Ne hab mich halt ungenau ausgedrückt. 
Der Winter zu kurz?! Oh ich glaube ich zieh um! Mag mitterweile überhaupt keinen Winter mehr. 

Also wie gesagt, im Moment wächst die Seerose zur vollsten Zufriedenheit. Aber sie wird wohl die nächsten 6 Monate da oben stehen bleiben und da kann noch viel passieren. 

Bin noch am Grübbeln ob ich meine Aponogeton distachyos auch reinhole. Aber angeblich is der ja winterhart. 

Na mal sehen

Gruß Björn


----------



## Teichforum.info (1. Okt. 2004)

Hallo Stefan,
wofür ist denn der Winter für die Knollenbildung wichtig?

Die Knolle wird im Sommer gebildet und zum Herbst/Winter hin zieht sich die Pflanze dann ein...

Im Frühling treibt man die Knolle wieder an.


Skarabäus


----------



## StefanS (1. Okt. 2004)

Hallo Björn,

kann Dir natürlich nur von unseren etwas verdrehten Verhältnissen berichten. Da ist die __ Wasserähre die einzige Pflanze, die im Winter fröhlich wächst und blüht. Ab April wird es ihnen hier zu warm, sie ziehen ein und sind verschwunden. Tauchen ungefähr jetzt wieder auf. Ich vermute deshalb auch (wobei ich Deine Pflanzen nicht auf dem Gewissen haben will), dass man sie nicht herausnehmen muss. Allerdings würde ich sie so tief platzieren, dass die Knollen nicht durchfrieren können.

Hallo Skarabäus (als regelmässiger Gast wäre ein Name nicht schlecht...),

verzeih meine Unwissenheit (oder missverständliche Ausdrucksweise). Aber wenn ich meine tropischen Seerosen im Dezember (eher Ende als Anfang D. - die Wassertemperatur beträgt jetzt noch im Tagesverlauf  knapp 20 Grad und kühlt sich nur leicht ab: Heute früh waren es 17 Grad Lufttemperatur) aus dem Wasser hole, haben sie noch jede Menge Blätter und Blütenansätze. Wenn man den überwiegenden Teil abtrennt, ist da von Knolle nicht viel zu spüren - geschweige denn, zusammenzupressen. Die Knolle ist winzig. Vor diesem Hintergrund habe ich geschrieben, dass ich den Winter für arg kurz halte: Wenn ich die Pflanze Ende Dezember in den Knollenschlaf zwinge, indem ich sie all ihres Grüns und ihrer Wurzeln  beraube, habe ich Sorge, dass aus der winzigen Pille in feuchtem Sand im kommenden Frühjahr nichts wird. Noch anhaftende Pflanzenmasse, die einfach faulen _muss_, ist grösser als die Knolle.

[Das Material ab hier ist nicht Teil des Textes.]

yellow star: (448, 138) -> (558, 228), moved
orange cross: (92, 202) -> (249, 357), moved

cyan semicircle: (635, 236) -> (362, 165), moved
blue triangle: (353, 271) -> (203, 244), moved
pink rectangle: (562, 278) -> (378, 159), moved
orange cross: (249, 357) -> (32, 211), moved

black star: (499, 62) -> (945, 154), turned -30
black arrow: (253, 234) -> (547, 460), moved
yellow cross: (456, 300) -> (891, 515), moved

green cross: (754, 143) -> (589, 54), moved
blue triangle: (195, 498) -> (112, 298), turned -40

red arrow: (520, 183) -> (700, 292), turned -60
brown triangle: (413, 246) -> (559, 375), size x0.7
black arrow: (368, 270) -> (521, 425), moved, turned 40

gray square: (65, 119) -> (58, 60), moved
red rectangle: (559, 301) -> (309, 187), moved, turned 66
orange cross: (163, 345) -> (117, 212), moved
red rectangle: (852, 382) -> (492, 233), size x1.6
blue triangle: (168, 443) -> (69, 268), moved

Deshalb habe ich es auch noch nie probiert, bin mit der grünen Überwinterung jetzt aber auf den Bauch gefallen. Wenn ich hingegen die stark gestutzte Knolle im Kübel hell und warm überwintere, bildet sich eine deutlich grössere Knolle aus. Mag ja unwissend und naiv sein: Ich habe hier aber nicht die Phase, wo die Seerose fein einzieht und als kräftige Knolle ins Deckelglas gepackt werden will. Oder sollte ich noch bis Januar warten ? Wenn es denn überhaupt nennenswerten Frost hier gibt, so (normalerweise) ab Mitte Januar und noch im Februar.

Beste Grüsse
Stefan


----------



## Teichforum.info (1. Okt. 2004)

Sag einfach zu Stefan zu ihm *grins*


----------



## Teichforum.info (1. Okt. 2004)

Hallo Stefan,
es kann auch sein, dass deine noch garkeine Knollen haben, oder erst dabei sind welche zu bilden...

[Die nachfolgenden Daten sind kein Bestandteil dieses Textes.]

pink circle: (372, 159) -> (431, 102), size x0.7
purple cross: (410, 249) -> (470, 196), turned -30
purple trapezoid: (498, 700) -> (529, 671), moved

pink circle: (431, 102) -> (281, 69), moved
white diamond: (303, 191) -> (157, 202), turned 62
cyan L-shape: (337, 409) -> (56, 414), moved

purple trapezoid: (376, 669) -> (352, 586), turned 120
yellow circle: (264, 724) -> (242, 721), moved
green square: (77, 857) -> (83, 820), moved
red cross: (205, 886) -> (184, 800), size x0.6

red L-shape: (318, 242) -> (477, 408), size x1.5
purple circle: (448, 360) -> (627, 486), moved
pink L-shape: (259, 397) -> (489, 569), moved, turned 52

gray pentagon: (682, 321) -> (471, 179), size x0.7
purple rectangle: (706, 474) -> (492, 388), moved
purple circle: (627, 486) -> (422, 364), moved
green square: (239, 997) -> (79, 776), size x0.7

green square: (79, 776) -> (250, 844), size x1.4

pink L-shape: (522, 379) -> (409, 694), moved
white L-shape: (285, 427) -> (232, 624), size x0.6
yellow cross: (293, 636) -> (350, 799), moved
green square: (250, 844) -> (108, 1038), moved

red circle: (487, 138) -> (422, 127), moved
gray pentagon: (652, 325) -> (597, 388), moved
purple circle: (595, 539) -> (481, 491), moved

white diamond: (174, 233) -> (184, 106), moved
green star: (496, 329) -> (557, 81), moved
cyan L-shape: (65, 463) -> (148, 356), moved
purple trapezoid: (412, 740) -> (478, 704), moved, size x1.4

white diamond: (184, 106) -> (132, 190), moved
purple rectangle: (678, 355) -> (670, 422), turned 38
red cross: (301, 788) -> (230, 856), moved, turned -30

Meine Kleinste Knolle ist etwa Erbsen groß.. allerdings ist auch die Pflanze, die die gebildet hat viel kleiner gewesen...       


Skarabäus


----------



## Nestor (2. Okt. 2004)

Nabend

Erbsengroß? Meine hat die größe von einer kleinen Kartoffel! 

mfg


----------



## Teichforum.info (2. Okt. 2004)

*Skarabäus*

Hallo,
ja, die ist Erbsengroß....

Ich habe auch welche, die Kartoffelgroß sind.
Es kommt drauf an, wie groß die Pflanze war, die die Knolle gebildet hat.


----------